[Exercise inputs Boundary: Start]

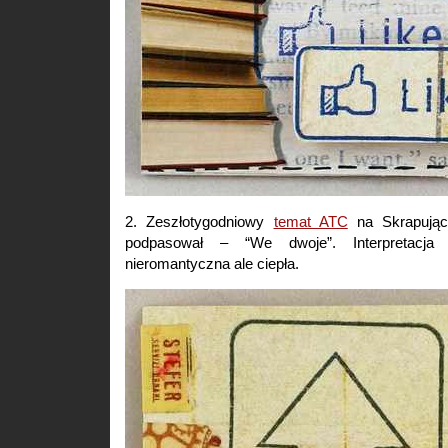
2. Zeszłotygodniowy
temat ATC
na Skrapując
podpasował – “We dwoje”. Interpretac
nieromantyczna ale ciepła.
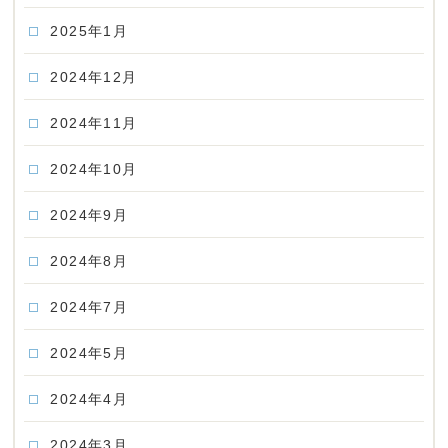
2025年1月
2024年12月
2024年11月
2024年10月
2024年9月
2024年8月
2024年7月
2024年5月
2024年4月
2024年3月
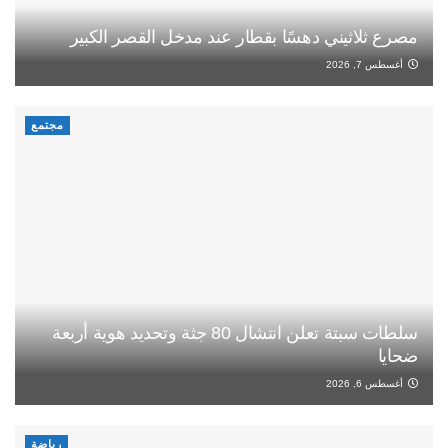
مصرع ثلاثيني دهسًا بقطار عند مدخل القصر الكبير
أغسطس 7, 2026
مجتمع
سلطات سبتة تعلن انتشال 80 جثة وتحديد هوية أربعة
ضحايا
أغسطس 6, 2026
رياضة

[Exercise inputs Boundary: End]
[Exercise inputs Boundary: Start]

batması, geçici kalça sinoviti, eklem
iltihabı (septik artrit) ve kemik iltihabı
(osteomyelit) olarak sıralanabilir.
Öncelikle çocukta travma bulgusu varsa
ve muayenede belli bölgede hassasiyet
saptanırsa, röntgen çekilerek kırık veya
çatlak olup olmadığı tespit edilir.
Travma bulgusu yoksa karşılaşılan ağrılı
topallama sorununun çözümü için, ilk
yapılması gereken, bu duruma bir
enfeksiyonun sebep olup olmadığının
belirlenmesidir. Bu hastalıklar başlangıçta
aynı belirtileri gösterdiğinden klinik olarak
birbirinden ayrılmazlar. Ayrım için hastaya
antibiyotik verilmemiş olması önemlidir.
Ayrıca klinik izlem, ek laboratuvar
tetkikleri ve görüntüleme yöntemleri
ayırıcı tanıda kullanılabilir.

[Exercise inputs Boundary: End]

## What you have to do:
Copy out precisely the lines from the line with "Öncelikle çocukta travma bulgusu varsa" to the line with "ayırıcı tanıda kullanılabilir." in the material above, including those two lines and omitting all the rest.

## Written response:
Öncelikle çocukta travma bulgusu varsa
ve muayenede belli bölgede hassasiyet
saptanırsa, röntgen çekilerek kırık veya
çatlak olup olmadığı tespit edilir.
Travma bulgusu yoksa karşılaşılan ağrılı
topallama sorununun çözümü için, ilk
yapılması gereken, bu duruma bir
enfeksiyonun sebep olup olmadığının
belirlenmesidir. Bu hastalıklar başlangıçta
aynı belirtileri gösterdiğinden klinik olarak
birbirinden ayrılmazlar. Ayrım için hastaya
antibiyotik verilmemiş olması önemlidir.
Ayrıca klinik izlem, ek laboratuvar
tetkikleri ve görüntüleme yöntemleri
ayırıcı tanıda kullanılabilir.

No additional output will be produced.